[139] Herodotus, i. 199.

[140] Jeremias, Izdubar-Nimrod, p. 59 sq. Jastrow, Religion of Babylonia and Assyria, p. 475 sq. Mürdter-Delitzsch, Geschichte Babyloniens, p. 41.

[141] Herodotus, i. 199. Athenæus, Deipnosophistæ, xii. 11, p. 516 a.

[142] Socrates, Historia ecclesiastica, 18 (Migne, op. cit. Ser. Græca, lxvii. 123). Sozomen, Historia ecclesiastica, v. 10 (Migne, Ser. Græca, lxvii. 1243). Eusebius, Vita Constantini, iii. 58 (Migne, Ser. Græca, xx. 1124).

[143] Lucian, De Syria Dea, 6.

[144] Strabo, xi. 14. 16.

[145] Ibid. viii. 6. 20.

[146] Farnell, Cults of the Greek States, ii. 636. Athenæus, xii. 11, p. 516 a.

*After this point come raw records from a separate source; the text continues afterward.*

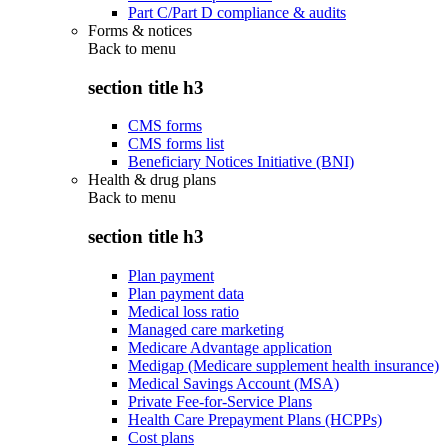
Part C/Part D compliance & audits
Forms & notices
Back to
menu
section title h3
CMS forms
CMS forms list
Beneficiary Notices Initiative (BNI)
Health & drug plans
Back to
menu
section title h3
Plan payment
Plan payment data
Medical loss ratio
Managed care marketing
Medicare Advantage application
Medigap (Medicare supplement health insurance)
Medical Savings Account (MSA)
Private Fee-for-Service Plans
Health Care Prepayment Plans (HCPPs)
Cost plans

Various theories have been set forth to explain the religious prostitution of the Babylonian type. It has been interpreted as an expiation for individual marriage, as a temporary recognition of pre-existing communal rights at a time when “communal marriage” in the full sense of the term had already ceased to exist.[147] It has been supposed to be nothing but ordinary immorality practised under the cloak of religion.[148] It has been represented as a form of sacrifice, either as a first-fruit offering[149] or as an act by which a worshipper sacrifices her most precious possession to the deity.[150] To Dr. Farnell it seems to be “a special modification of a wide-spread custom, the custom of destroying virginity before marriage so that the bridegroom’s intercourse should be safe from a peril that is much dreaded by men in a certain stage of culture; and here, as in other ritual,” he adds, “it is the stranger that takes the peril upon himself.”[151] But why should the stranger have been more willing than the bridegroom to expose himself to this danger? Considering that the act was performed at the temple of the goddess of fecundity, I think its object most probably was to ensure fertility in the woman; this, in fact, is directly indicated by the words which the stranger, according to Herodotus, uttered when he threw the silver coin into her lap:—“The goddess Mylitta prosper thee!”[152] And from what has been said in a previous chapter about the semi-supernatural character ascribed to strangers, about the efficacy of their blessings and the benefits expected from their love,[153] we can see why a stranger was appointed to confer the blessing upon the girl.[154]

[147] Avebury, Origin of Civilisation, p. 559.